• _WHAT YOU ARE ASKED TO DO_
Of all the lines below, return only those starting with the line holding "Unterschrift" and going on through the line holding "1799, Bern 2015, Nr. 548 : Grabs", exactly as written.

Start of GIVEN DATA

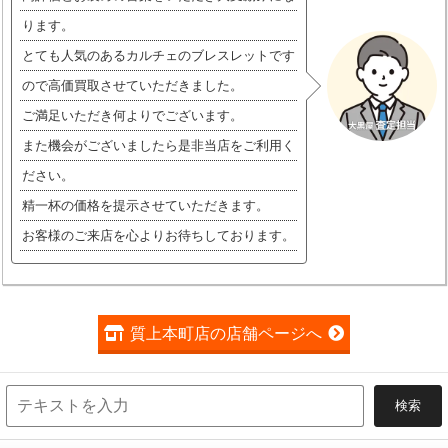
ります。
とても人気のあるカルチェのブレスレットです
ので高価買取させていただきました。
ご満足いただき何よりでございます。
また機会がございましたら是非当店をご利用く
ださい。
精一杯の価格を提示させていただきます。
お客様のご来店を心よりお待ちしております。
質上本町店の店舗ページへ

End of GIVEN DATA
Start of GIVEN DATA

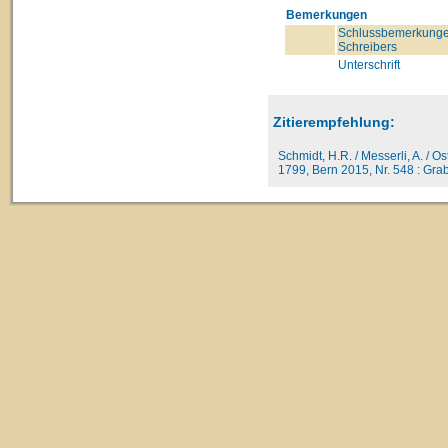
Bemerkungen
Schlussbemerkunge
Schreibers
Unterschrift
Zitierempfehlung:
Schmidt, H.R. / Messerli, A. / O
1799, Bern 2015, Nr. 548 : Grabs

End of GIVEN DATA

• _WRITTEN SOLUTION_
Unterschrift
Zitierempfehlung:
Schmidt, H.R. / Messerli, A. / O
1799, Bern 2015, Nr. 548 : Grabs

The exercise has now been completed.